TASK REQUIREMENTS
After reading the data below, copy out every line that contains the word "Devocional".

_ _ _ _ _

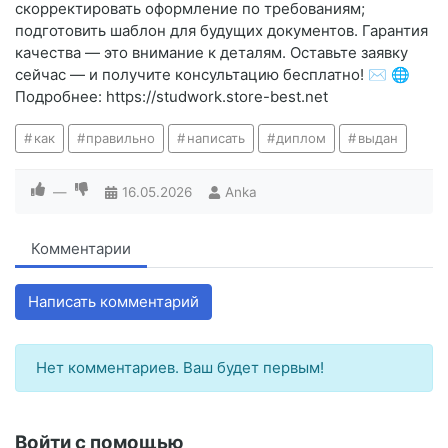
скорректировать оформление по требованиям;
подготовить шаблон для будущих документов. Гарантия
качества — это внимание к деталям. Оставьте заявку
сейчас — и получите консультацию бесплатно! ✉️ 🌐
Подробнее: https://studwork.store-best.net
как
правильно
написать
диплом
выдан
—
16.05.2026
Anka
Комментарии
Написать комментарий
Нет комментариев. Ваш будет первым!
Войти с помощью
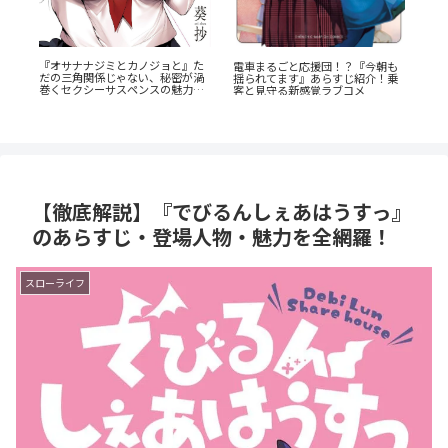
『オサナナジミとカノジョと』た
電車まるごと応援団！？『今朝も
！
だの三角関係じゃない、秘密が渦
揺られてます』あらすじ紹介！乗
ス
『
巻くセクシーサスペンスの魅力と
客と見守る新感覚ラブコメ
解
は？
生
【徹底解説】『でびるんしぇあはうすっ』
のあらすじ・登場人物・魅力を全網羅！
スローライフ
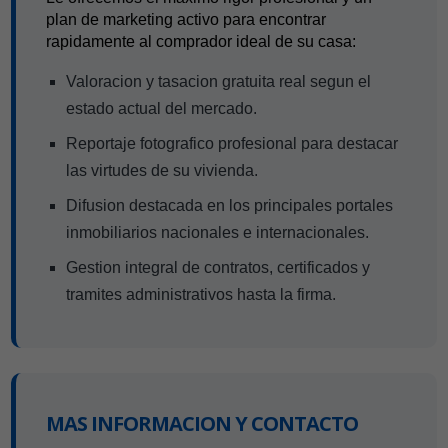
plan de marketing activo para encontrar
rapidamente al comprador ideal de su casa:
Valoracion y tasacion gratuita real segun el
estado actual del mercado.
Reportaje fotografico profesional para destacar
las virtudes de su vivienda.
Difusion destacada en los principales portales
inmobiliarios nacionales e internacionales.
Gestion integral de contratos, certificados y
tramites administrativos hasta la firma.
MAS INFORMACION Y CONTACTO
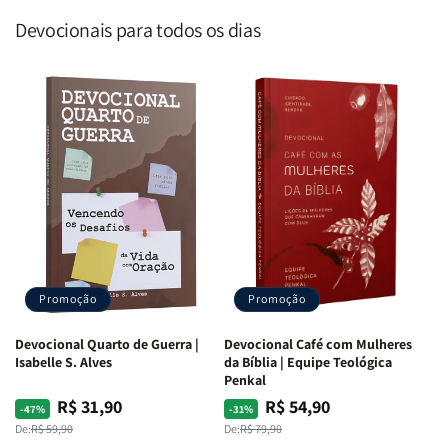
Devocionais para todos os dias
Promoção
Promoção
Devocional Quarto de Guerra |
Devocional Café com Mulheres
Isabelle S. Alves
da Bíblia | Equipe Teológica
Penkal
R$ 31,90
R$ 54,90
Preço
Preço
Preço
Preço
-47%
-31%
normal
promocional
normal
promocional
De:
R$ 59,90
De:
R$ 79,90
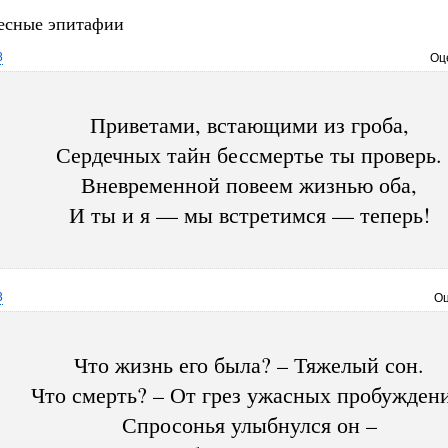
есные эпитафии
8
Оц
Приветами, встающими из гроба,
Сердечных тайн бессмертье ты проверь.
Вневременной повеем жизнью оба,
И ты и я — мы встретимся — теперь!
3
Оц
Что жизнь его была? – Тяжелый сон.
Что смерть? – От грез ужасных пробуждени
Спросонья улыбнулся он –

_ _ _ _ _

TASK OUTPUT
Devocional Quarto de Guerra |
Devocional Café com Mulheres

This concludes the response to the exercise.